Episodes warm the heart with touching news, hilarious celebrity social bits, interviews, and uplifting segments that make you smile. Some of the friendly faces that have popped up include Steve Carell, Robert De Niro, Emily Blunt, Brad Pitt, and the original cast of Hamilton for a video sing-along.
What’s noteworthy about the series is how quickly it got up and running.
Josh Senior, who runs LEROI productions and Senior Post, received a call at midnight on a Friday from a mutual friend of Krasinski's asking if he could put together a show where Krasinski taped himself as if he was doing the news. The first episode went live at 10 AM that Sunday.
“The idea was something Krasinski was trying to do for some time, and for a number of reasons, it never happened,” says Senior. “The first episode was virtually an asset dump on Dropbox that we put together. We really didn’t know what it was going to be or how people were going to react.”
The first episode has over 17 million views and counting.
Since its debut, the workflow has adjusted to accommodate an entire team working remotely. Senior and producing partner Evan Wolf Buxbaum are executive producers on the show and act as intermediates between post and the production team that includes executive producers Allyson Seeger and Alexa Ginsburg of Sunday Night Productions.
Instead of an external hard drive being delivered and post then creating the show, Senior and Buxbaum are involved early on in the process, which allows them to outline the episode as each one has its own nuances.
How an Episode Comes Together
The week generally starts on Tuesday with an informal creative meeting that takes place over text, Zoom, or a phone call. “Every episode will have a special event and this is a way for us to brainstorm the packaging of that big idea,” says Senior.

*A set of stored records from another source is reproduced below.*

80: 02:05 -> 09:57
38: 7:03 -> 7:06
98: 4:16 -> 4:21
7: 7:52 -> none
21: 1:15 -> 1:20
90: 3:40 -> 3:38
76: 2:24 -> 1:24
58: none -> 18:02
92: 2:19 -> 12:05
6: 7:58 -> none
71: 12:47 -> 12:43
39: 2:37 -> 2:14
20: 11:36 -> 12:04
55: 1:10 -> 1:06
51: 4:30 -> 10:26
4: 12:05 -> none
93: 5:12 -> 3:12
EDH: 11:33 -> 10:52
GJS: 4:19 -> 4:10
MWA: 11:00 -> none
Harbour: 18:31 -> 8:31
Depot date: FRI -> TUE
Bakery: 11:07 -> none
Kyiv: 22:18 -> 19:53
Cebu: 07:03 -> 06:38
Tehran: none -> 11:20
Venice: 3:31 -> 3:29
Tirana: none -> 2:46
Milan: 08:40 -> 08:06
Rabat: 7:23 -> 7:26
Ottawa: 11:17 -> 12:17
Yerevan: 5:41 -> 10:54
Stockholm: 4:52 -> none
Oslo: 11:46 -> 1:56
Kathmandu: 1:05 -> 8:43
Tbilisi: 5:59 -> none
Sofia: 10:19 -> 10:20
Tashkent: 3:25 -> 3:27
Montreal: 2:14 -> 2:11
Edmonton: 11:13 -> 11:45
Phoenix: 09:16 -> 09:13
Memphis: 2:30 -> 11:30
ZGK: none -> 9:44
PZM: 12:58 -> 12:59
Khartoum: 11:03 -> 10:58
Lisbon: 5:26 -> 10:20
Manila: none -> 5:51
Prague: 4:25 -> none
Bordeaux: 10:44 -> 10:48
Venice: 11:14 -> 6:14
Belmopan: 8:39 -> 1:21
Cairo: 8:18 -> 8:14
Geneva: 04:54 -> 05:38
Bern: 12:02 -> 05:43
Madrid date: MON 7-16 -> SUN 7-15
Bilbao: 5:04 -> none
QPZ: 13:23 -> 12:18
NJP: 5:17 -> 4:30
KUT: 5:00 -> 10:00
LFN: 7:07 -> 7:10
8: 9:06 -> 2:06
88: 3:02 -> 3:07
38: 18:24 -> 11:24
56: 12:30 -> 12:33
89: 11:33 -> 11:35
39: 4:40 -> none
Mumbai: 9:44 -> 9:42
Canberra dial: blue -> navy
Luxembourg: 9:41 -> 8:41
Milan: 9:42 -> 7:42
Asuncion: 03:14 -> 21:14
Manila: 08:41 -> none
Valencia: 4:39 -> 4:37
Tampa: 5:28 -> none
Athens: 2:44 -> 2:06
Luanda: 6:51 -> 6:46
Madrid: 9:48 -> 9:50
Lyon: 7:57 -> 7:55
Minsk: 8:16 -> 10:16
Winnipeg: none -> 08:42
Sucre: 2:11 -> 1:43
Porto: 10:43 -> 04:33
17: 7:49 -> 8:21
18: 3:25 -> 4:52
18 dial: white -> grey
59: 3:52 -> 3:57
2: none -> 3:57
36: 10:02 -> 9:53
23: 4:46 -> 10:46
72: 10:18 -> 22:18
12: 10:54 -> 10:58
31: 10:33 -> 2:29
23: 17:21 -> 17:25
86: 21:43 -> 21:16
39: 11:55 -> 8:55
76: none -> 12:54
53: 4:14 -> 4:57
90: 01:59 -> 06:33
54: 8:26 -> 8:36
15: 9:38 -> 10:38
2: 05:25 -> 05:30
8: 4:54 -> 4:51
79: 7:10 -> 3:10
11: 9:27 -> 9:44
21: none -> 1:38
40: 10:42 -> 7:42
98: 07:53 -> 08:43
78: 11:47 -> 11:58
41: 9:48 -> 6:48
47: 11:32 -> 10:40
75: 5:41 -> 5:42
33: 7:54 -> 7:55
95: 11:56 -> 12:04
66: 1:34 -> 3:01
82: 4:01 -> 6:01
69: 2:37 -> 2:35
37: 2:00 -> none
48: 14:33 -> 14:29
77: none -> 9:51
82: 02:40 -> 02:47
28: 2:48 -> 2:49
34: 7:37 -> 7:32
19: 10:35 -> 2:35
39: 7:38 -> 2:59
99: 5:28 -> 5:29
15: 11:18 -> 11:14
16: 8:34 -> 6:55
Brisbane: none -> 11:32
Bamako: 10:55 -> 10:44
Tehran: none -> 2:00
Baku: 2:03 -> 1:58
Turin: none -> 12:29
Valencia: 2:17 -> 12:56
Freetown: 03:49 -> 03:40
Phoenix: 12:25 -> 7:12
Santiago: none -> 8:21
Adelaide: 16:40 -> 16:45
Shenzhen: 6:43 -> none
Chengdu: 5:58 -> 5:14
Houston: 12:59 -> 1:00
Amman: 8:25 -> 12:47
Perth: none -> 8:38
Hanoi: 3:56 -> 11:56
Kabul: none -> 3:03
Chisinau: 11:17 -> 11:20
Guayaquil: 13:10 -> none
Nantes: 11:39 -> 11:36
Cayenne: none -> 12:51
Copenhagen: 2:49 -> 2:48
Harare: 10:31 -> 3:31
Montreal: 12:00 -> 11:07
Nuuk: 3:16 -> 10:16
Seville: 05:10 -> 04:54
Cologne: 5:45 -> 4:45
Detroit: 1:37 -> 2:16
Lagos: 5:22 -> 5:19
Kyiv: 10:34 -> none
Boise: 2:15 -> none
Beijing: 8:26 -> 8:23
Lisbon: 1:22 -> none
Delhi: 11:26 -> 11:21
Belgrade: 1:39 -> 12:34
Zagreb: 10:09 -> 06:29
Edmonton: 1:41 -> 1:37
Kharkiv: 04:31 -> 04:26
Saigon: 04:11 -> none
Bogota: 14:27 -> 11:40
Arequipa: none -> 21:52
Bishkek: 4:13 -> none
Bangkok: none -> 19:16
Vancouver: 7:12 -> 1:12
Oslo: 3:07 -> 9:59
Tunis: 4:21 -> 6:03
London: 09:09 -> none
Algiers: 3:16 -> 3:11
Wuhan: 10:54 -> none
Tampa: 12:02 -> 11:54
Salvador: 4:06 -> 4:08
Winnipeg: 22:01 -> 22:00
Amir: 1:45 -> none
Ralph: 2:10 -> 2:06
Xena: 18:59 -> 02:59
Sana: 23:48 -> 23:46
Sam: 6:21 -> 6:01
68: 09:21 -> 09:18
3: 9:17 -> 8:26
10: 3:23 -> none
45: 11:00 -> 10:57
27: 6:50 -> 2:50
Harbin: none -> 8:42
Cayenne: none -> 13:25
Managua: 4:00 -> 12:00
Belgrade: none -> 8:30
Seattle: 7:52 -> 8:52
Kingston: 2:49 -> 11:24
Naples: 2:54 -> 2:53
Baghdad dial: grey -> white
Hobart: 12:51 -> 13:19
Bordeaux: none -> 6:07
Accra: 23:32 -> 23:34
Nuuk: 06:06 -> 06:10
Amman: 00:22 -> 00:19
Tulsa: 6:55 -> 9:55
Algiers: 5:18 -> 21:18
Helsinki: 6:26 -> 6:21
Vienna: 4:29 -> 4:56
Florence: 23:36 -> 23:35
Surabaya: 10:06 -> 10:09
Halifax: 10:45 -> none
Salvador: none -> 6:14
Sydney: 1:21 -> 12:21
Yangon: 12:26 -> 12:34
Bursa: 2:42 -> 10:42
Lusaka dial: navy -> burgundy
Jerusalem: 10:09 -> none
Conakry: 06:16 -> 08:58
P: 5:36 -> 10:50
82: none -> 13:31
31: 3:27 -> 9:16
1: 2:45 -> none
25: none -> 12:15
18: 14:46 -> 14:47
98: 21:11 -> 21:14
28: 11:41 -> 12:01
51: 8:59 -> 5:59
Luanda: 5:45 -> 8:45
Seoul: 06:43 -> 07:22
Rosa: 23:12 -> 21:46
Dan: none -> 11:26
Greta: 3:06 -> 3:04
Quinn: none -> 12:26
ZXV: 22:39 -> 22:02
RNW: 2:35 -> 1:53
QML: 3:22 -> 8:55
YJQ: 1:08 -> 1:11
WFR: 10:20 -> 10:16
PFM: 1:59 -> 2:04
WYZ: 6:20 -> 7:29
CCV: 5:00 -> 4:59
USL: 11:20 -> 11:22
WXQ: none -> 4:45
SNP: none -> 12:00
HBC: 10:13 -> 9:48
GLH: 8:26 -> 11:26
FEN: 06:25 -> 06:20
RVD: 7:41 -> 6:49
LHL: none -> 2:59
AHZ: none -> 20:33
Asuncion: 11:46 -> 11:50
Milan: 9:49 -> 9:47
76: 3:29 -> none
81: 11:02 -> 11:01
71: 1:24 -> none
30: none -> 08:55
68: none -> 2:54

While the team is strategizing, the good news that appears on the show is already being gathered by social partners that pull stories people post using #somegoodnews. Those stories are then stored in a database the production has access to.
Krasinski will then populate the week’s inspiring news, and the post team will add those stories to a separate spreadsheet and start creating or pulling assets, including social media videos and tweets. All of the pulled media is stored in its highest resolution on a secure server in Brooklyn.
Online editor Christian Rush is the only one with encrypted VPN access to the high res files. “He acts as the gatekeeper between the proverbial masters and the proxies,” says Senior.
The post team is a mix of editors, assistant editors, animators, graphic artists, and visual effects creators scattered across New York City and New Jersey. Each crew member works remotely with a mirrored local drive that has smaller transcoded versions of each asset that acts as a proxy file.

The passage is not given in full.